In handing over the new building of the Innovative Technical College and Biatorbágyi Gymnasium, Janos Lazar spoke about the fact that, since the new institution is focused on logistics, information technology and financial accounting, it can play an important role in the government’s plans. He expressed it this way:
it is necessary to consider whether the Carpathian Basin can be between east and west, between north and south, at the meeting of cultures, it is no longer a ferry country, but rather a bridge country.
In the sense that it ensures the intersection of the worlds with its rail lines and highways, ensures the free movement of goods and people, the importance of this has increased due to Covid and the war, the minister added, according to an MIT report.

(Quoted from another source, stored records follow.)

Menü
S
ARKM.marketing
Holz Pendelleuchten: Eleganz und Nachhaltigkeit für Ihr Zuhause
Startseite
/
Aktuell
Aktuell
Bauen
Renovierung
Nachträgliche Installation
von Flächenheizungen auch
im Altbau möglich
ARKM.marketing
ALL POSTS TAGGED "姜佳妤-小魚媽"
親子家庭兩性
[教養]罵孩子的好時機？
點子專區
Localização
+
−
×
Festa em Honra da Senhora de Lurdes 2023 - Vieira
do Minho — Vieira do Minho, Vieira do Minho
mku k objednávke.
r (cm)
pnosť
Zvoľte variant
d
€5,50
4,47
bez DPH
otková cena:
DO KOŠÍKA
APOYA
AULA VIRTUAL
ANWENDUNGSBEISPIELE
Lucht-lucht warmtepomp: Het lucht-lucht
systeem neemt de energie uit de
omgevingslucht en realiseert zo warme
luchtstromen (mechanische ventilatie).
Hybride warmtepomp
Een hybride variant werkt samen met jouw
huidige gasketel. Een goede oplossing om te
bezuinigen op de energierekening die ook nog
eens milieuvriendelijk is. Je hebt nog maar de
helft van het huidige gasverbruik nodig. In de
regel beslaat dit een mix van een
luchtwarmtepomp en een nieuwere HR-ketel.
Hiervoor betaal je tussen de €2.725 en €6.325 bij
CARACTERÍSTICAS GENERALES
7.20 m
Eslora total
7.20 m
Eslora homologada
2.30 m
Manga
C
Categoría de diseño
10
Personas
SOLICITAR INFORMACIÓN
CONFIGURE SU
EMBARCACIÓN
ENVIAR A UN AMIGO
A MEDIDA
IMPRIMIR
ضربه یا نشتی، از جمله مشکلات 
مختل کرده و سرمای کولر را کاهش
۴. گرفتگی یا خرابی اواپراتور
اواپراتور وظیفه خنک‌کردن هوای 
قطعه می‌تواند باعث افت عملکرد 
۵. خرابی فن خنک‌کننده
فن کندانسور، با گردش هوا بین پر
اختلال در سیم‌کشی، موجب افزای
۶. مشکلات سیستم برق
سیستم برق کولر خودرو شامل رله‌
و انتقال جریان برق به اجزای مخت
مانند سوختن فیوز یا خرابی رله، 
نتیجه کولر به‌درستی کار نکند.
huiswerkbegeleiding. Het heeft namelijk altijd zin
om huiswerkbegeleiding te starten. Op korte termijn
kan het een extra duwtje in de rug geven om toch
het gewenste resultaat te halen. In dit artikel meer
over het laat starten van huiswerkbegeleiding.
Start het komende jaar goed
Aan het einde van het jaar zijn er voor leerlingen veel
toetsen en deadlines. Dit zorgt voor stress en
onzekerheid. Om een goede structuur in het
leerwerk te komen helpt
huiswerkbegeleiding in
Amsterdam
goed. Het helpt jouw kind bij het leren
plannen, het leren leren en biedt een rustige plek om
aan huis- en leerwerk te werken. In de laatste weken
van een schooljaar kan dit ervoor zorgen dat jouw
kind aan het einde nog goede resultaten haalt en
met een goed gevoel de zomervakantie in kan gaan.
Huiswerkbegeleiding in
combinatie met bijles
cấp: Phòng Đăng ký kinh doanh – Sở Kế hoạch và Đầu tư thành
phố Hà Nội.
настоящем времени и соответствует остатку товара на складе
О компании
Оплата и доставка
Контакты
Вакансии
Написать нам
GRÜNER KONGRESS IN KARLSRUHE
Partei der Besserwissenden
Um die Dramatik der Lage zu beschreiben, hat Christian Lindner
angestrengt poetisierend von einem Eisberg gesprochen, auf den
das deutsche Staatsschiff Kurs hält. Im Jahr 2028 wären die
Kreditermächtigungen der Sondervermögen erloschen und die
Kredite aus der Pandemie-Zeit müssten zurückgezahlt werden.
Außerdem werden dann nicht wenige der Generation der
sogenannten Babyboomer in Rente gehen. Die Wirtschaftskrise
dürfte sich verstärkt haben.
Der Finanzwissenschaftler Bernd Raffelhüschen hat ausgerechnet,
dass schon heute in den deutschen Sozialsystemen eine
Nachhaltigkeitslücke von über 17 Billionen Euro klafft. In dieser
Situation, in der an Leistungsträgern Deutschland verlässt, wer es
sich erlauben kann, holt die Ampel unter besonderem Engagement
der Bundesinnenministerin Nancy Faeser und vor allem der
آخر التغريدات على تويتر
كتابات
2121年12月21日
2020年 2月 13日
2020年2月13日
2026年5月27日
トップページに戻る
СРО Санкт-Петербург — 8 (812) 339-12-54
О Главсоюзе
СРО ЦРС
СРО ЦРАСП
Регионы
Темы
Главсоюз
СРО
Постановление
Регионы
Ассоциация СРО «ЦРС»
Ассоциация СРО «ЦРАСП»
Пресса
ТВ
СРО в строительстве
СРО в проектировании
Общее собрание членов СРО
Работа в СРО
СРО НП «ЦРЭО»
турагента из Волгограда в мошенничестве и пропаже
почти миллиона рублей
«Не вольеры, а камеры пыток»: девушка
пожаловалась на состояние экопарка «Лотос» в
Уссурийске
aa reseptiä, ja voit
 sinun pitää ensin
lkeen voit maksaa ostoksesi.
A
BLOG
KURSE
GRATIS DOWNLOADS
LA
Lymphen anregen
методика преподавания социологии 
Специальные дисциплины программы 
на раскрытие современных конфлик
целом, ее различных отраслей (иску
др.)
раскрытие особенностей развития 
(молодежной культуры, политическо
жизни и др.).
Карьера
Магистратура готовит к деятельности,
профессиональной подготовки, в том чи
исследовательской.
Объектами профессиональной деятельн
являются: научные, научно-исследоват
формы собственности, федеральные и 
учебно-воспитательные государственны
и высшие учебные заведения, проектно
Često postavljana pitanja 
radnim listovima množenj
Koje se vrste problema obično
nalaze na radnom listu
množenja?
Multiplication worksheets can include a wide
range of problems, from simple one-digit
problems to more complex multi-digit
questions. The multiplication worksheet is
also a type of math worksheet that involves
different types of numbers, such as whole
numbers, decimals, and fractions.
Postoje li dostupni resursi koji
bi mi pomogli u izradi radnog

Janos Lazar touched upon the fact that there is an intellectual dilemma regarding the geographical transformation of the country, since not only Budapest will have an agglomeration, but also Szeged, Debrecen, Nyiregyhaza, Gyor, Szombathely, Veszprem and Szekesfehervar. He added that cities and rural settlements are growing together.
“It will be a new type of Hungarian settlement of the 21st century, when the countryside merges with the big city. When the causes of home and progress meet each other. The agglomeration city model is the model that we, the people of Fidesz, the governors of the era, must create and implement,” the minister added.
Tamas Menzer, Secretary of State for Bilateral Relations at the Ministry of Foreign Affairs and Trade, Member of the Regional Parliament for Fidesz-KDNP, said that the value of the transferred educational institution is HUF 15.5 billion and the school equipment is more than HUF 1 billion. necessary infrastructure, its construction cost the government 6.5 billion forints.
Meanwhile, the head of the department wrote on Facebook that the Biatorbágy Innovative Technical College and High School offers its students a secure future. “Its most important goal is to act as a modern institution and respond to the needs of the 21st century. needs of the labor market of the 20th century,” he stressed.